Sunday After Church: Public Prayer

After church on Sunday is one of my favorite times to dine out. Usually, Sunday lunch is with church friends, and many others in the restaurant will be enjoying a similar time of food and fellowship.

Of course, as I wrote in an earlier piece, Sunday after church is not always a good time. It can be a less than positive experience for the churchgoers or those around them. On the Sunday discussed here, our fellowship time and dining time took a bit of a serious turn when an old friend asked a theological question. Our friendship goes back decades, and sometimes we enjoy jerking each other’s chain a bit.

Thankfully, this conversation was relatively low-key, and others could not easily hear. That kept this from turning into a situation such as those I wrote about previously concerning Christians’ behavior in public. On the other hand, there was a bit of judgment that it wouldn’t hurt to discuss.

Church services that day included a segment our pastors refer to as “open church.” That is a time when congregants may share a story or a bit of their testimony to address a matter of interest in a spiritual or biblical sense. On this Sunday, the pastor asked people to share something inspiring they had experienced or knew about during the February freeze debacle in Texas and other parts of the south.

As will sometimes happen, some of the shares were more about the person sharing than what they saw God or the Holy Spirit do during the freeze. Still, some were moving, others were a bit muddled, but, being a tad judgmental, only one or two were overly self-serving. It was the somewhat self-serving shares that caught my friend’s attention.

He felt the sharing fell into the same area of Christian behavior as public prayer. As I have a seminary degree and have spoken on various matters, including public prayer, he wanted my opinion on the sharing.

To this moment, I do not know, nor do I care, if he was attempting to get under my skin a bit or check my consistency. Either way, the question was legitimate. In the opinion of many, the Bible clearly teaches that public prayer can be undertaken for the wrong reasons. Pharisees and others stood on street corners to pray publicly for less than honorable reasons.

The rich young ruler might be another example of being full of oneself.
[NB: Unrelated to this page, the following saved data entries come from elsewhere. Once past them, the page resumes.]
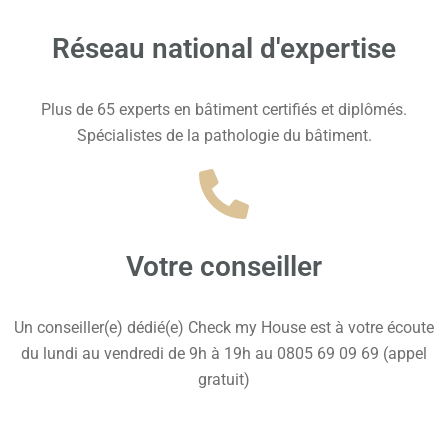
Réseau national d'expertise
Plus de 65 experts en bâtiment certifiés et diplômés.
Spécialistes de la pathologie du bâtiment.
Votre conseiller
Un conseiller(e) dédié(e) Check my House est à votre écoute
du lundi au vendredi de 9h à 19h au 0805 69 09 69 (appel
gratuit)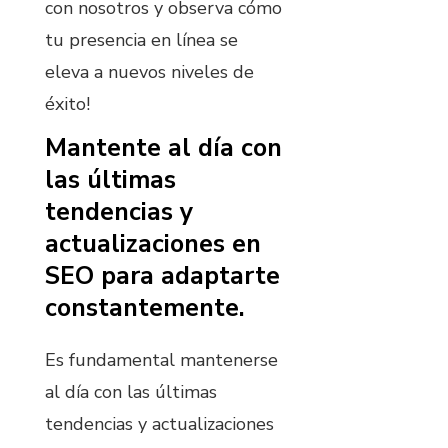
con nosotros y observa cómo
tu presencia en línea se
eleva a nuevos niveles de
éxito!
Mantente al día con
las últimas
tendencias y
actualizaciones en
SEO para adaptarte
constantemente.
Es fundamental mantenerse
al día con las últimas
tendencias y actualizaciones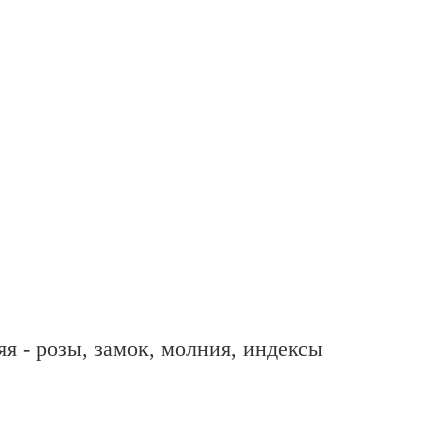
яя - розы, замок, молния, индексы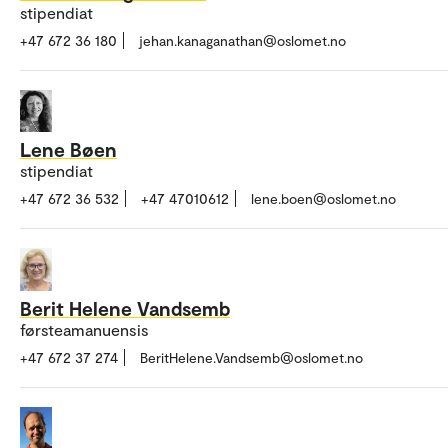
stipendiat
+47 672 36 180
jehan.kanaganathan@oslomet.no
Lene Bøen
stipendiat
+47 672 36 532
+47 47010612
lene.boen@oslomet.no
Berit Helene Vandsemb
førsteamanuensis
+47 672 37 274
BeritHelene.Vandsemb@oslomet.no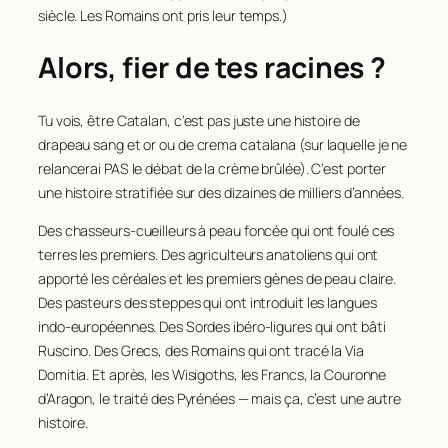
siècle. Les Romains ont pris leur temps.)
Alors, fier de tes racines ?
Tu vois, être Catalan, c’est pas juste une histoire de
drapeau sang et or ou de
crema catalana
(sur laquelle je ne
relancerai PAS le débat de la crème brûlée). C’est porter
une histoire stratifiée sur des dizaines de milliers d’années.
Des chasseurs-cueilleurs à peau foncée qui ont foulé ces
terres les premiers. Des agriculteurs anatoliens qui ont
apporté les céréales et les premiers gènes de peau claire.
Des pasteurs des steppes qui ont introduit les langues
indo-européennes. Des Sordes ibéro-ligures qui ont bâti
Ruscino. Des Grecs, des Romains qui ont tracé la Via
Domitia. Et après, les Wisigoths, les Francs, la Couronne
d’Aragon, le traité des Pyrénées — mais ça, c’est une autre
histoire.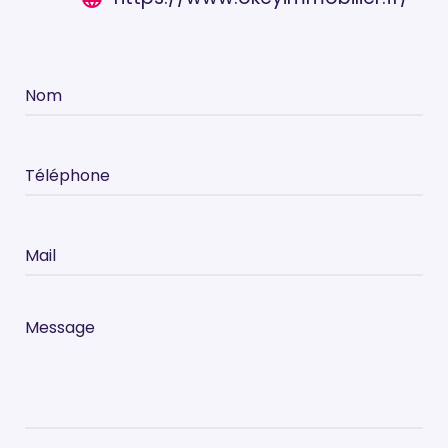
Nom
Téléphone
Mail
Message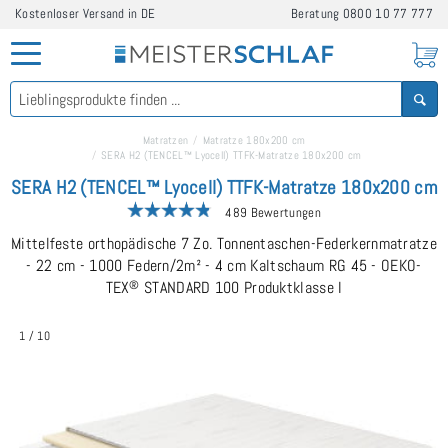
Kostenloser Versand in DE
Beratung
0800 10 77 777
Matratzen
Matratze 180x200 cm
SERA H2 (TENCEL™ Lyocell) TTFK-Matratze 180x200 cm
SERA H2 (TENCEL™ Lyocell) TTFK-Matratze 180x200 cm
489 Bewertungen
Mittelfeste orthopädische 7 Zo. Tonnentaschen-Federkernmatratze
- 22 cm - 1000 Federn/2m² - 4 cm Kaltschaum RG 45 - OEKO-
TEX
®
STANDARD 100 Produktklasse I
1
/
10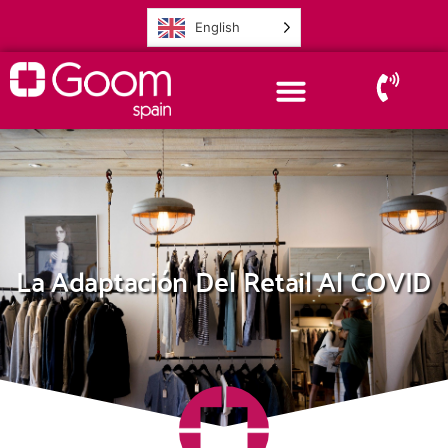
English
La Adaptación Del Retail Al COVID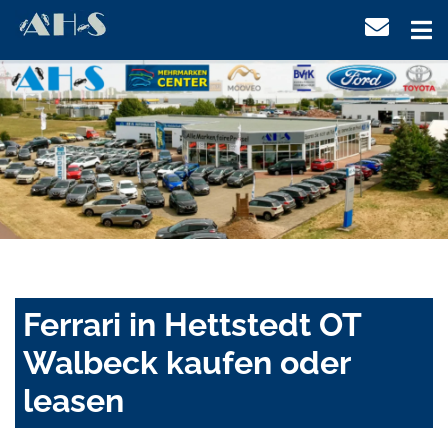
Ferrari in Hettstedt OT
Walbeck kaufen oder
leasen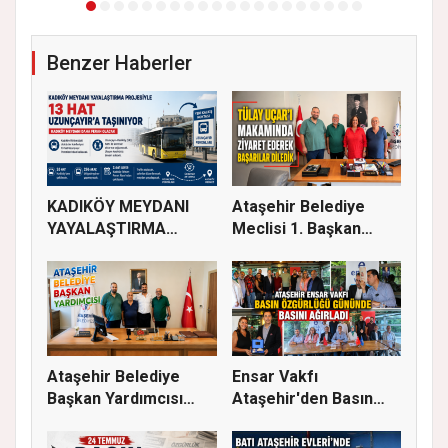
Benzer Haberler
KADIKÖY MEYDANI
Ataşehir Belediye
YAYALAŞTIRMA
Meclisi 1. Başkan
PROJESİYLE 13 HA...
Vekili Tü...
Ataşehir Belediye
Ensar Vakfı
Başkan Yardımcısı
Ataşehir'den Basın
Abubekir...
Buluşması: Eği...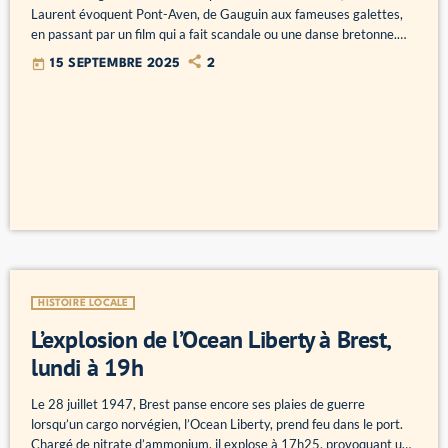
Laurent évoquent Pont-Aven, de Gauguin aux fameuses galettes,
en passant par un film qui a fait scandale ou une danse bretonne.
Les Belles Histoires, c'est le lundi 15 septembre à 19 heures,
today
15 SEPTEMBRE 2025
2
rediffusion le samedi 20 septembre et disponible en podcast :
HISTOIRE LOCALE
L’explosion de l’Ocean Liberty à Brest,
lundi à 19h
Le 28 juillet 1947, Brest panse encore ses plaies de guerre
lorsqu’un cargo norvégien, l’Ocean Liberty, prend feu dans le port.
Chargé de nitrate d’ammonium, il explose à 17h25, provoquant une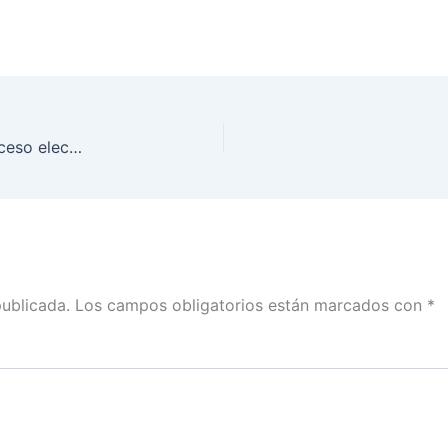
Buenas prácticas que generan ahorro para el proceso electoral 2020-2021
publicada.
Los campos obligatorios están marcados con
*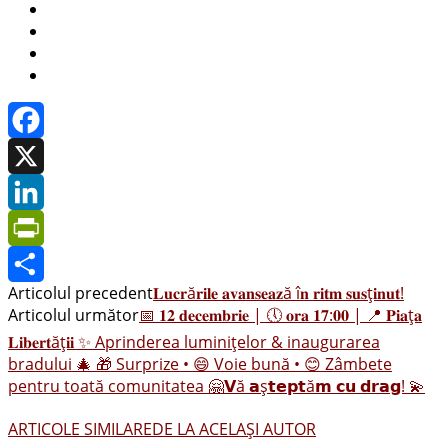
Facebook
X
LinkedIn
PrintFriendly
Articolul precedent
𝐋𝐮𝐜𝐫ă𝐫𝐢𝐥𝐞 𝐚𝐯𝐚𝐧𝐬𝐞𝐚𝐳ă î𝐧 𝐫𝐢𝐭𝐦 𝐬𝐮𝐬ț𝐢𝐧𝐮𝐭!
Share
Articolul următor
📅 𝟏𝟐 𝐝𝐞𝐜𝐞𝐦𝐛𝐫𝐢𝐞 | 🕔 𝐨𝐫𝐚 𝟏𝟕:𝟎𝟎 | 📍 𝐏𝐢𝐚ț𝐚
𝐋𝐢𝐛𝐞𝐫𝐭ăț𝐢𝐢 ✨ Aprinderea luminițelor & inaugurarea
bradului 🎄 🎁 Surprize • 😄 Voie bună • 😊 Zâmbete
pentru toată comunitatea 🤗𝗩ă 𝗮ș𝘁𝗲𝗽𝘁ă𝗺 𝗰𝘂 𝗱𝗿𝗮𝗴! 💫
ARTICOLE SIMILARE
DE LA ACELAȘI AUTOR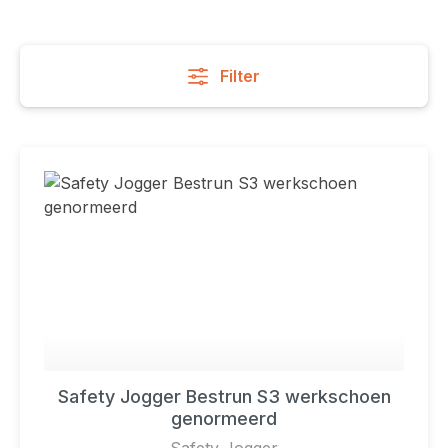
Filter
Safety Jogger Bestrun S3 werkschoen
genormeerd
Safety Jogger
He seemed to believe his actions made him worthy of salvation, as he kept all the commandments. The way he handled his meeting with Jesus was likely because his claims were a bit hollow.

I believe my friend was right in thinking some of the shares were a bit Phariseetical in nature. On the other hand, he implied that my position on not making a habit of praying in public might be cut from the same cloth. While that is a possibility, I certainly hope that is not the case.

I do not routinely pray, openly at least, in public. On the other hand, I will happily pray in public if it seems appropriate or if someone asks me to do so. Also, I am touched when I see a family bow their heads in prayer over a meal in a restaurant. While I do not know the motivation of the person leading such prayer, I will assume he or she is doing so out of conviction. On the other hand, I realize a percentage of those bowing their heads may be doing so for less than noble reasons.

The bottom line is this. If you bow your head in prayer in public, do it for the right reasons. Do not do it to make yourself look faithful or religious. If you are a follower of Christ, you do not need to pray publicly to prove it. Your life, demeanor, how you handle yourself, and how the rest of your family acts say more about you than a prayer over a burger and fries or patting yourself on the back publicly for something you did during a crisis.